Don’t be intimidated by TTs. They can’t help it.
The New Newbie (NN)
I confess: The New Newbie is one of my favorite types of travelers. Everything one of these sees, tastes and feels is new and exciting. To an NN, every meal is memorable, no matter how mundane it may be to you. New Newbies love learning the basics about a location and always seem surprised to find that restaurants and grocery stores exist almost everywhere.
Burned-out or weary travelers should seek out NNs so they can refresh themselves and catch their excitement.
The Insulated Traveler (IT)
Not one of my faves: The Insulated Traveler likes the thought of going places as long as no sacrifice of any kind is required. An IT expects doors to be opened, luggage to be carried and atmosphere to be climate-controlled. An Insulated Traveler, of course, has a guide to keep the rabble away and favors airport lounges to steer clear of those who, sadly, “must” travel coach.
I think what bothers me most about ITs is that they can travel for weeks without having a meaningful conversation with a local or eating a meal they couldn’t buy in a restaurant at home. Yes, they go to many exotic places and come home with beautiful pictures, but Insulated Travelers really haven’t learned anything more than they could have from watching The Travel Channel.
I don’t need to offer any advice about them because even though you’ll see ITs in your travels, you probably won’t meet any.
The Perpetual Planner (PP)
That tourist who’s never without a guidebook and a highlighter? It’s the Perpetual Planner, constantly perusing bus, plane and train schedules and asking: “What if we…?” PPs are resourceful, often thrifty and know precisely what they want to see. If something interrupts their plans, that’s okay — they have contingency plans.
As long as a Perpetual Planner isn’t too focused on the next location, he or she can make for great traveling companions — and save you some planning.
The Flow Goer (FG)
Here’s the mirror image of the Perpetual Planner: The Flow Goer is a huge believer in serendipity and that things always work out. Planning? Ha! An FG’s preferred method of traveling involves showing up at the airport and hoping there’s a flight to wherever he or she is going. The FG will aimlessly wander big cities hoping to stumble on the highlights. After returning home, a Flow Goer might say things like: “Really? I didn’t know the Taj Mahal was in India.”
FGs actually can make good traveling companions: they rarely get ruffled. Just remember that they often need a bit of help focusing.
The Always Adventuring (AA)
The good thing about Always Adventuring travelers: they’re up for anything. The bad thing: traveling with them can be exhausting.
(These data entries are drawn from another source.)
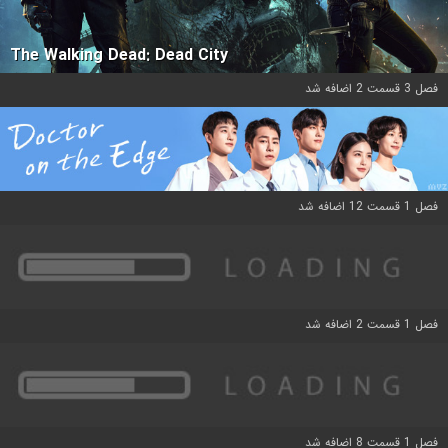
The Walking Dead: Dead City
فصل 3 قسمت 2 اضافه شد
فصل 1 قسمت 12 اضافه شد
فصل 1 قسمت 2 اضافه شد
فصل 1 قسمت 8 اضافه شد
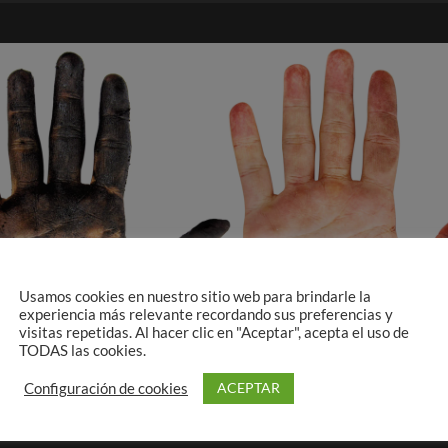
Usamos cookies en nuestro sitio web para brindarle la
experiencia más relevante recordando sus preferencias y
visitas repetidas. Al hacer clic en "Aceptar", acepta el uso de
TODAS las cookies.
ACEPTAR
Configuración de cookies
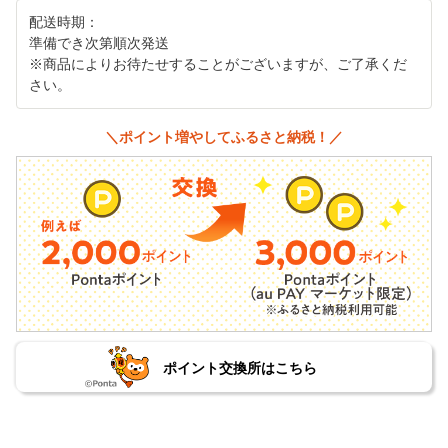
配送時期：
準備でき次第順次発送
※商品によりお待たせすることがございますが、ご了承くだ
さい。
＼ポイント増やしてふるさと納税！／
ポイント交換所はこちら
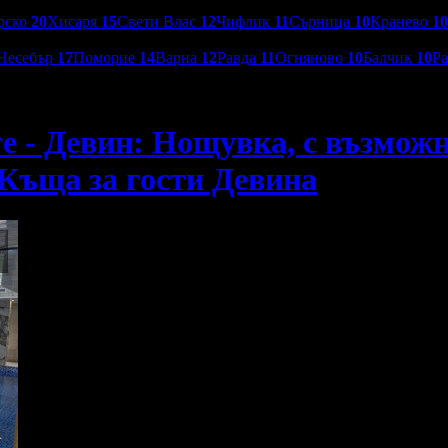
рско
20
Хисаря
15
Свети Влас
12
Чифлик
11
Сърница
10
Кранево
10
Несебър
17
Поморие
14
Варна
12
Равда
11
Огняново
10
Балчик
10
Р
 - Девин: Нощувка, с възможно
 Къща за гости Девина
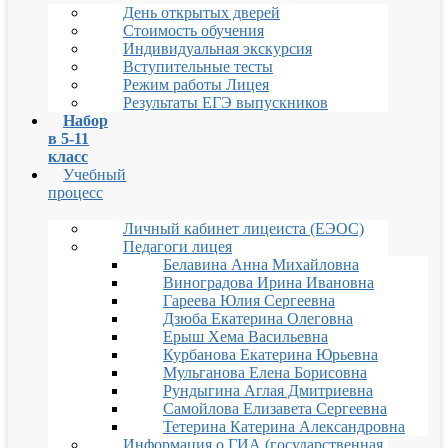
День открытых дверей
Стоимость обучения
Индивидуальная экскурсия
Вступительные тесты
Режим работы Лицея
Результаты ЕГЭ выпускников
Набор
в 5-11
класс
Учебный
процесс
Личный кабинет лицеиста (ЕЭОС)
Педагоги лицея
Белавина Анна Михайловна
Виноградова Ирина Ивановна
Гареева Юлия Сергеевна
Дзюба Екатерина Олеговна
Ерыш Хема Васильевна
Курбанова Екатерина Юрьевна
Мульганова Елена Борисовна
Рундыгина Аглая Дмитриевна
Самойлова Елизавета Сергеевна
Тетерина Катерина Александровна
Информация о ГИА (государственная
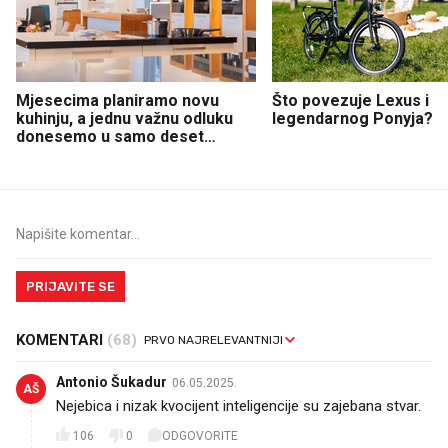
Mjesecima planiramo novu
Što povezuje Lexus i
kuhinju, a jednu važnu odluku
legendarnog Ponyja?
donesemo u samo deset
minuta
PRIJAVITE SE
KOMENTARI
(68)
Antonio Šukadur
06.05.2025.
AŠ
Nejebica i nizak kvocijent inteligencije su zajebana stvar.
106
0
ODGOVORITE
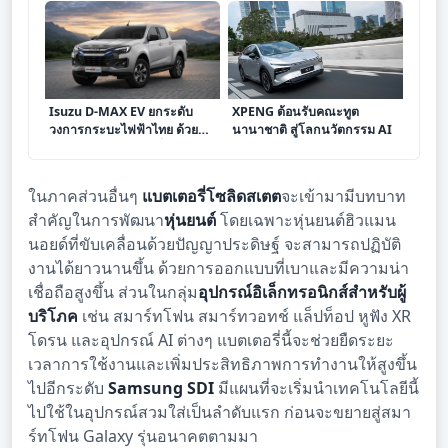
2570
Isuzu D-MAX EV ยกระดับ
XPENG ต้อนรับคณะทูต
วงการกระบะไฟฟ้าไทย ด้วย
นานาชาติ สู่โลกนวัตกรรม AI
ราคาและสมรรถนะที่ลงตัว
ในภาคส่วนอื่นๆ
แบตเตอรี่โซลิดสเตต
จะเข้ามามีบทบาท
สำคัญในการพัฒนา
หุ่นยนต์
โดยเฉพาะหุ่นยนต์ฮิวแมน
นอยด์ที่ขับเคลื่อนด้วยปัญญาประดิษฐ์ จะสามารถปฏิบัติ
งานได้ยาวนานขึ้น ด้วยการออกแบบที่เบาและมีความน่า
เชื่อถือสูงขึ้น ส่วนในกลุ่ม
อุปกรณ์อิเล็กทรอนิกส์สำหรับผู้
บริโภค
เช่น สมาร์ทโฟน สมาร์ทวอทช์ แล็ปท็อป หูฟัง XR
โดรน และอุปกรณ์ AI ต่างๆ แบตเตอรี่นี้จะช่วยยืดระยะ
เวลาการใช้งานและเพิ่มประสิทธิภาพการทำงานให้สูงขึ้น
ไปอีกระดับ
Samsung SDI
มีแผนที่จะเริ่มนำเทคโนโลยีนี้
ไปใช้ในอุปกรณ์สวมใส่เป็นลำดับแรก ก่อนจะขยายสู่สมา
ร์ทโฟน Galaxy รุ่นอนาคตตามมา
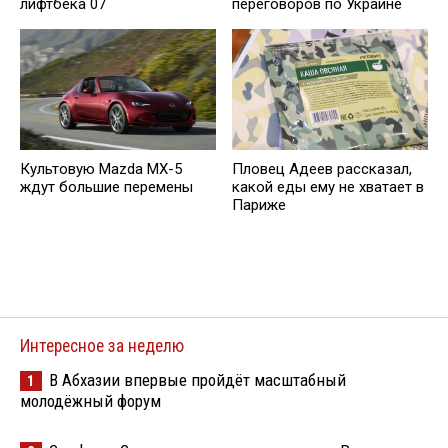
лифтбека 07
переговоров по Украине
Культовую Mazda MX-5
Пловец Адеев рассказал,
ждут большие перемены
какой еды ему не хватает в
Париже
Интересное за неделю
В Абхазии впервые пройдёт масштабный
1
молодёжный форум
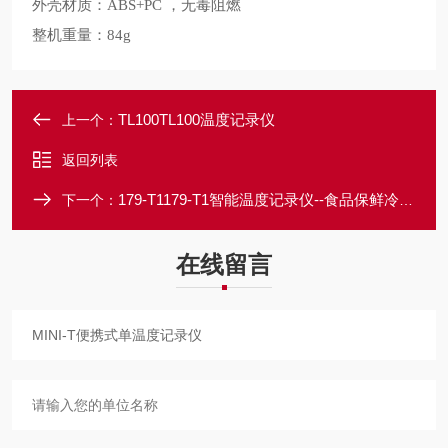
外壳材质：
，无毒阻燃
ABS+PC
整机重量：
84g
TL100TL100温度记录仪
上一个：
返回列表
179-T1179-T1智能温度记录仪--食品保鲜冷藏适用
下一个：
在线留言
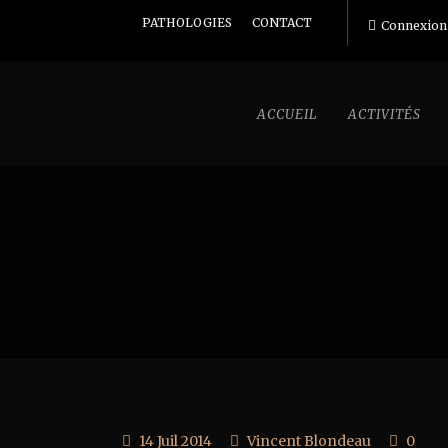
PATHOLOGIES
CONTACT
Connexion
ACCUEIL
ACTIVITÉS
14 Juil 2014
Vincent Blondeau
0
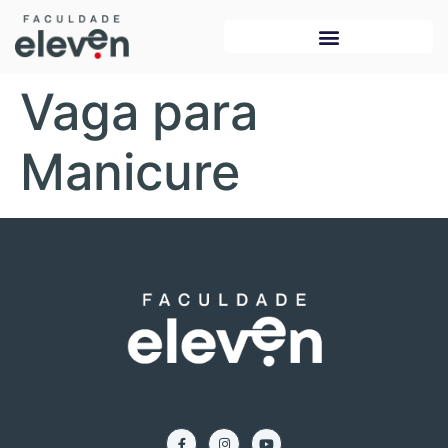
Vaga para
Manicure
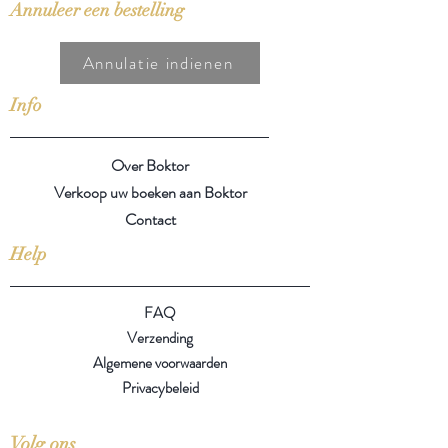
Annuleer een bestelling
Annulatie indienen
Info
Over Boktor
Verkoop uw boeken aan Boktor
Contact
Help
FAQ
Verzending
Algemene voorwaarden
Privacybeleid
Volg ons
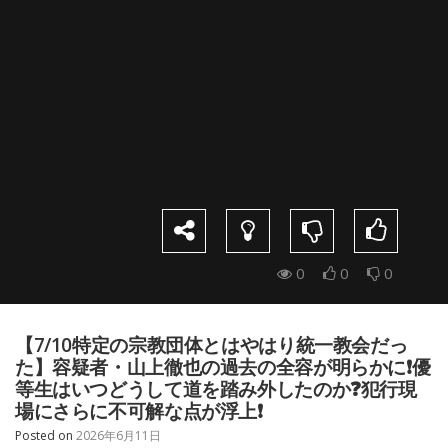
0
0
0
【7/10特定の宗教団体とはやはり統一教会だっ
た】容疑者・山上徹也の過去の全容が明らかに❗️優
等生はいつどうして道を踏み外したのか❓犯行現
場にさらに不可解な点が浮上❗️
Posted on
2026年6月11日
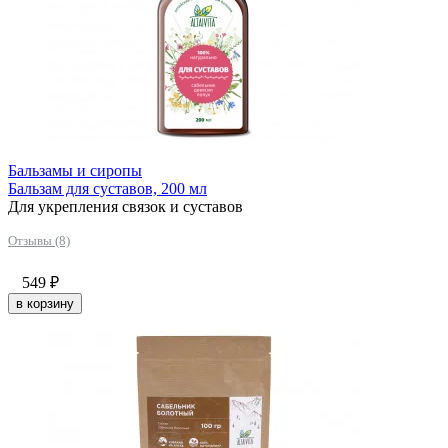
Бальзамы и сиропы
Бальзам для суставов, 200 мл
Для укрепления связок и суставов
Отзывы (8)
549
₽
в корзину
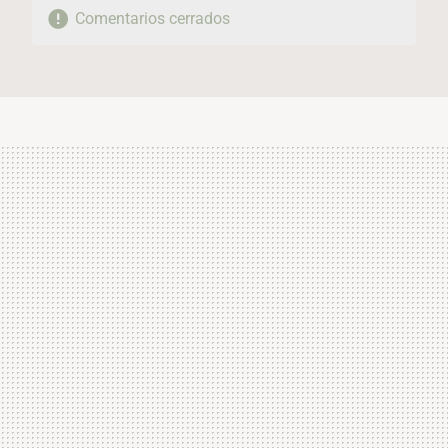
Comentarios cerrados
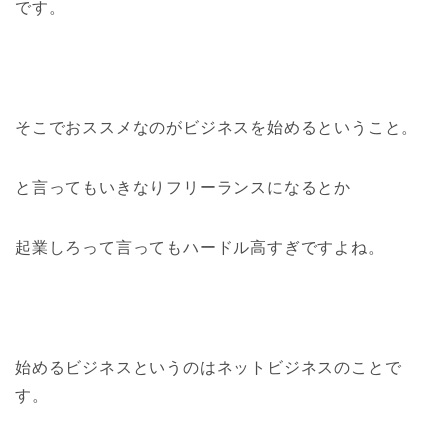
です。
そこでおススメなのがビジネスを始めるということ。
と言ってもいきなりフリーランスになるとか
起業しろって言ってもハードル高すぎですよね。
始めるビジネスというのはネットビジネスのことで
す。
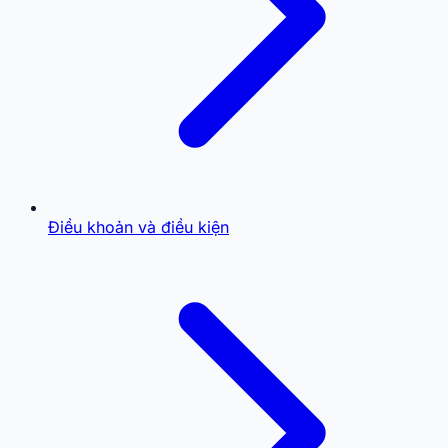
Điều khoản và điều kiện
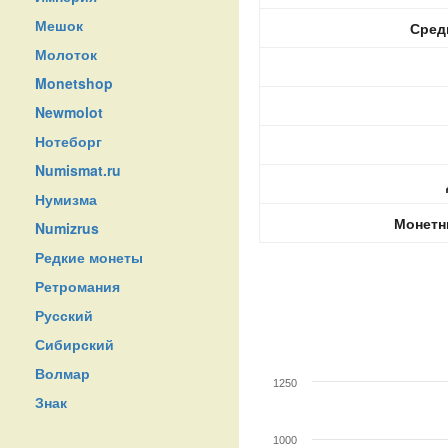
Мешок
Сред
Молоток
Monetshop
Newmolot
Нотеборг
Numismat.ru
Нумизма
Монетн
Numizrus
Редкие монеты
Ретромания
Русский
Сибирский
Волмар
1250
Знак
1000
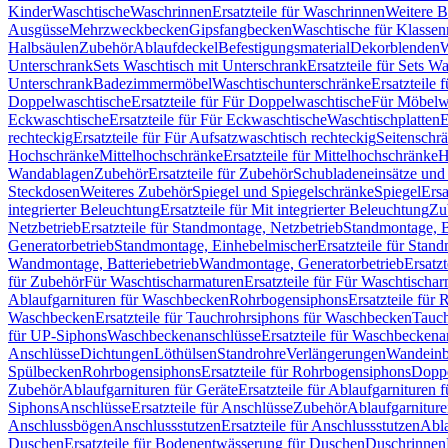
Kinder
Waschtische
Waschrinnen
Ersatzteile für Waschrinnen
Weitere 
Ausgüsse
Mehrzweckbecken
Gipsfangbecken
Waschtische für Klasse
Halbsäulen
Zubehör
Ablaufdeckel
Befestigungsmaterial
Dekorblenden
W
Unterschrank
Sets Waschtisch mit Unterschrank
Ersatzteile für Sets W
Unterschrank
Badezimmermöbel
Waschtischunterschränke
Ersatzteile 
Doppelwaschtische
Ersatzteile für Für Doppelwaschtische
Für Möbelw
Eckwaschtische
Ersatzteile für Für Eckwaschtische
Waschtischplatten
E
rechteckig
Ersatzteile für Für Aufsatzwaschtisch rechteckig
Seitenschr
Hochschränke
Mittelhochschränke
Ersatzteile für Mittelhochschränke
H
Wandablagen
Zubehör
Ersatzteile für Zubehör
Schubladeneinsätze un
Steckdosen
Weiteres Zubehör
Spiegel und Spiegelschränke
Spiegel
Ersa
integrierter Beleuchtung
Ersatzteile für Mit integrierter Beleuchtung
Zu
Netzbetrieb
Ersatzteile für Standmontage, Netzbetrieb
Standmontage, Ba
Generatorbetrieb
Standmontage, Einhebelmischer
Ersatzteile für Stan
Wandmontage, Batteriebetrieb
Wandmontage, Generatorbetrieb
Ersatz
für Zubehör
Für Waschtischarmaturen
Ersatzteile für Für Waschtischa
Ablaufgarnituren für Waschbecken
Rohrbogensiphons
Ersatzteile für
Waschbecken
Ersatzteile für Tauchrohrsiphons für Waschbecken
Tauch
für UP-Siphons
Waschbeckenanschlüsse
Ersatzteile für Waschbeckena
Anschlüsse
Dichtungen
Löthülsen
Standrohre
Verlängerungen
Wandeinb
Spülbecken
Rohrbogensiphons
Ersatzteile für Rohrbogensiphons
Dopp
Zubehör
Ablaufgarnituren für Geräte
Ersatzteile für Ablaufgarnituren 
Siphons
Anschlüsse
Ersatzteile für Anschlüsse
Zubehör
Ablaufgarnitur
Anschlussbögen
Anschlussstutzen
Ersatzteile für Anschlussstutzen
Abla
Duschen
Ersatzteile für Bodenentwässerung für Duschen
Duschrinnen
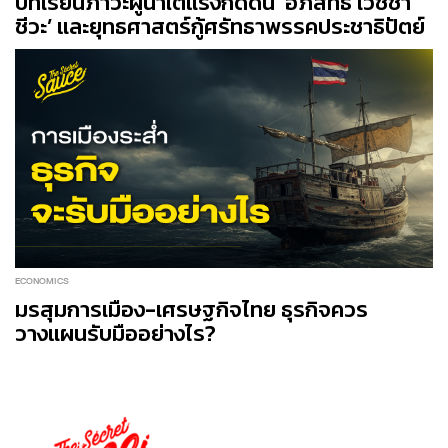
บทเรียนภาวะผู้นำใต้แรงกดดัน ‘อภิสิทธิ์ เวชชา
ชีวะ’ และยุทธศาสตร์กู้ศรัทธาพรรคประชาธิปัตย์
ECONOMICS
มรสุมการเมือง-เศรษฐกิจไทย ธุรกิจควร
วางแผนรับมืออย่างไร?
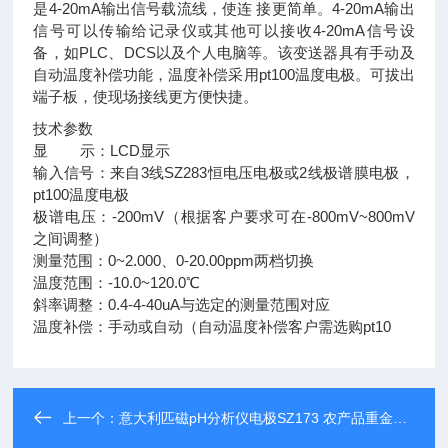
是4-20mA输出信号载流线，使连 接更简单。4-20mA输出
信号可以传输给记录仪或其他可以接收4-20mA信号设
备，如PLC、DCS以及个人电脑等。该变送器具有手动及
自动温度补偿功能，温度补偿采用pt100温度电极。可拔出
端子板，使现场接线更方便快捷。
技术参数
显 示：LCD显示
输入信号：来自3线SZ283恒电压电极或2线极谱膜电极，
pt100温度电极
极谱电压：-200mV（根据客户要求可在-800mV~800mV
之间调整）
测量范围：0~2.000、0-20.00ppm两档切换
温度范围：-10.0~120.0℃
斜率调整：0.4-4-40uA与选定的测量范围对应
温度补偿：手动或自动（自动温度补偿客户需选购pt10
上一个：
意大利匹磁pH分析仪电极SZ173 农产品重金属检测仪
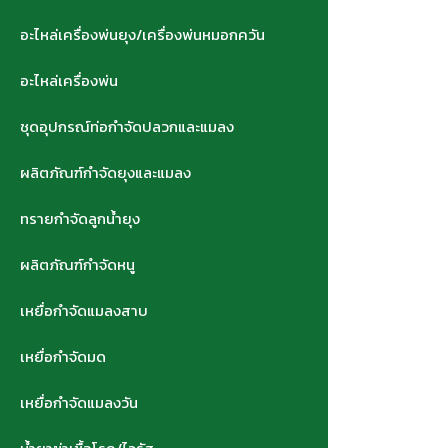
อะไหล่เครื่องพ่นยุง/เครื่องพ่นหมอกควัน
อะไหล่เครื่องพ่น
ชุดอุปกรณ์ท่อกำจัดปลวกและแมลง
ผลิตภัณฑ์กำจัดยุงและแมลง
ทรายกำจัดลูกน้ำยุง
ผลิตภัณฑ์กำจัดหนู
เหยื่อกำจัดแมลงสาบ
เหยื่อกำจัดมด
เหยื่อกำจัดแมลงวัน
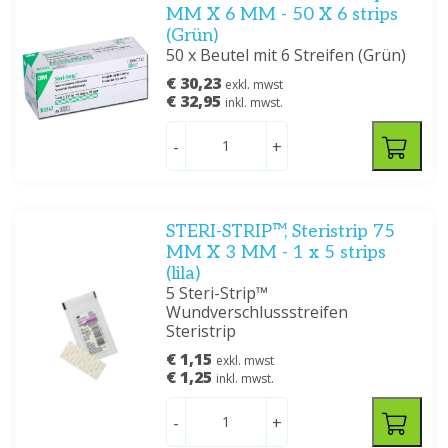
MM X 6 MM - 50 X 6 strips
(Grün)
50 x Beutel mit 6 Streifen (Grün)
€ 30,23
exkl. mwst
€ 32,95
inkl. mwst.
-
+
STERI-STRIP™, Steristrip 75
MM X 3 MM - 1 x 5 strips
(lila)
5 Steri-Strip™
Wundverschlussstreifen
Steristrip
€ 1,15
exkl. mwst
€ 1,25
inkl. mwst.
-
+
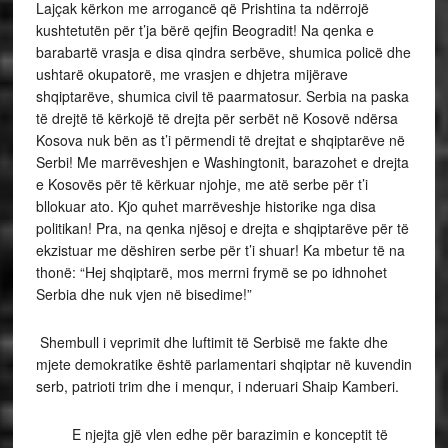
Lajçak kërkon me arrogancë që Prishtina ta ndërrojë
kushtetutën për t’ja bërë qejfin Beogradit! Na qenka e
barabartë vrasja e disa qindra serbëve, shumica policë dhe
ushtarë okupatorë, me vrasjen e dhjetra mijërave
shqiptarëve, shumica civil të paarmatosur. Serbia na paska
të drejtë të kërkojë të drejta për serbët në Kosovë ndërsa
Kosova nuk bën as t’i përmendi të drejtat e shqiptarëve në
Serbi! Me marrëveshjen e Washingtonit, barazohet e drejta
e Kosovës për të kërkuar njohje, me atë serbe për t’i
bllokuar ato. Kjo quhet marrëveshje historike nga disa
politikan! Pra, na qenka njësoj e drejta e shqiptarëve për të
ekzistuar me dëshiren serbe për t’i shuar! Ka mbetur të na
thonë: “Hej shqiptarë, mos merrni frymë se po idhnohet
Serbia dhe nuk vjen në bisedime!”
Shembull i veprimit dhe luftimit të Serbisë me fakte dhe
mjete demokratike është parlamentari shqiptar në kuvendin
serb, patrioti trim dhe i menqur, i nderuari Shaip Kamberi.
E njejta gjë vlen edhe për barazimin e konceptit të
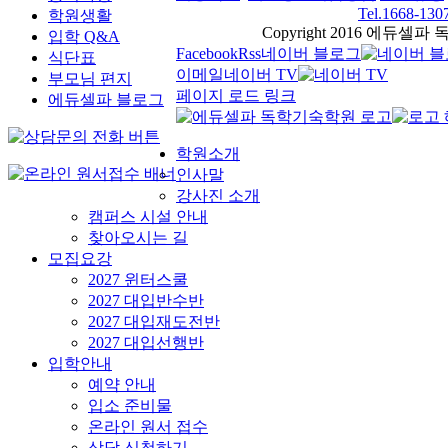
Tel.1668-130
학원생활
Copyright 2016 에듀셀파 독학
입학 Q&A
Facebook
Rss
네이버 블로그
식단표
이메일
네이버 TV
부모님 편지
페이지 로드 링크
에듀셀파 블로그
학원소개
인사말
강사진 소개
캠퍼스 시설 안내
찾아오시는 길
모집요강
2027 윈터스쿨
2027 대입반수반
2027 대입재도전반
2027 대입선행반
입학안내
예약 안내
입소 준비물
온라인 원서 접수
상담 신청하기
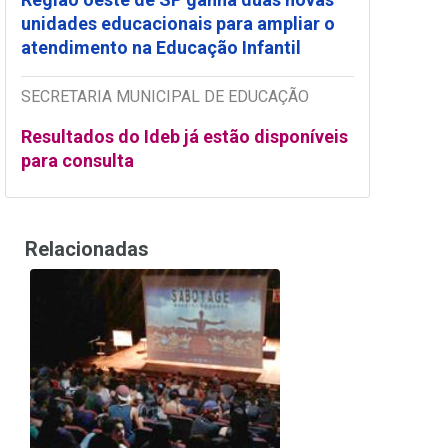
unidades educacionais para ampliar o
atendimento na Educação Infantil
SECRETARIA MUNICIPAL DE EDUCAÇÃO
Resultados do Ideb já estão disponíveis
para consulta
Relacionadas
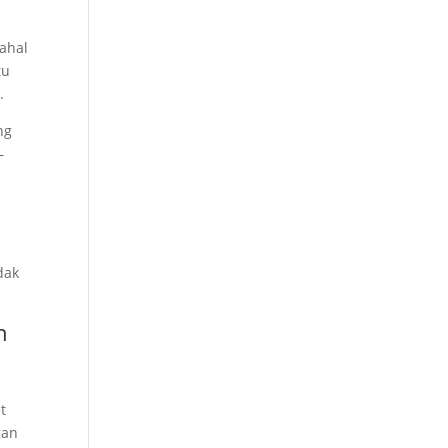
ahal
itu
.
ng
—
dak
n
t
gan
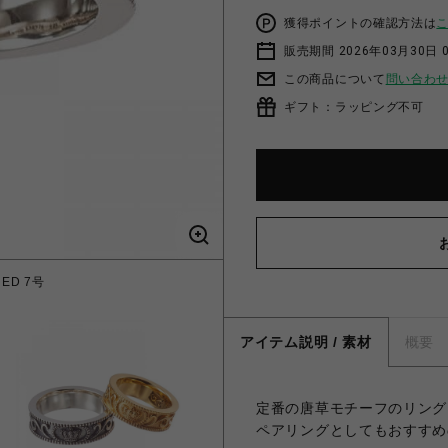
獲得ポイントの確認方法は
販売期間 2026年03月30日 0
この商品について
問い合わ
ギフト：ラッピング不可
NED 7号
ETERN
アイテム説明 / 素材
概要
定番の唐草モチーフのリング
ペアリングとしてもおすすめ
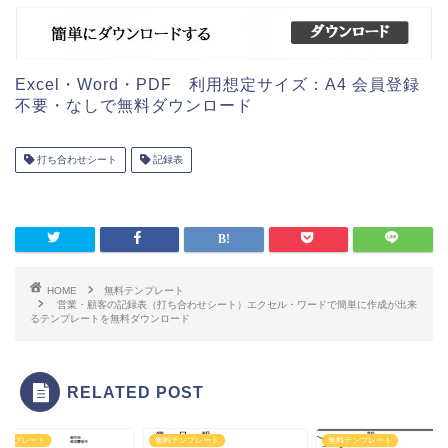
Excel・Word・PDF 利用想定サイズ：A4 会員登録
不要・なしで無料ダウンロード
打ち合わせシート
記録表
HOME
無料テンプレート
営業・顧客の記録表（打ち合わせシート）エクセル・ワードで簡単に作成が出来
るテンプレートを無料ダウンロード
RELATED POST
テンプレート
無料テンプレート
無料テンプレート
When you’re with an AA, don’t even think about sticking your toes in the sand and contemplating the ocean for more than five minutes. This kind of tourist wants to get up at 4 a.m. to go zip lining, scuba diving and trekking through the mountains before breakfast.
Always Adventuring types can be fun to be around, but don’t expect to get much rest if you are traveling with one.
A Final Word
I created this list mostly in jest and there is a lot of room for interpretation. For example, I strive to be an Eager Enthusiast but sometimes tend to be too much of an Always Adventuring type.
After reading this piece, you may want to invent a new classification just for me: The Arrogant Categorizer (AC).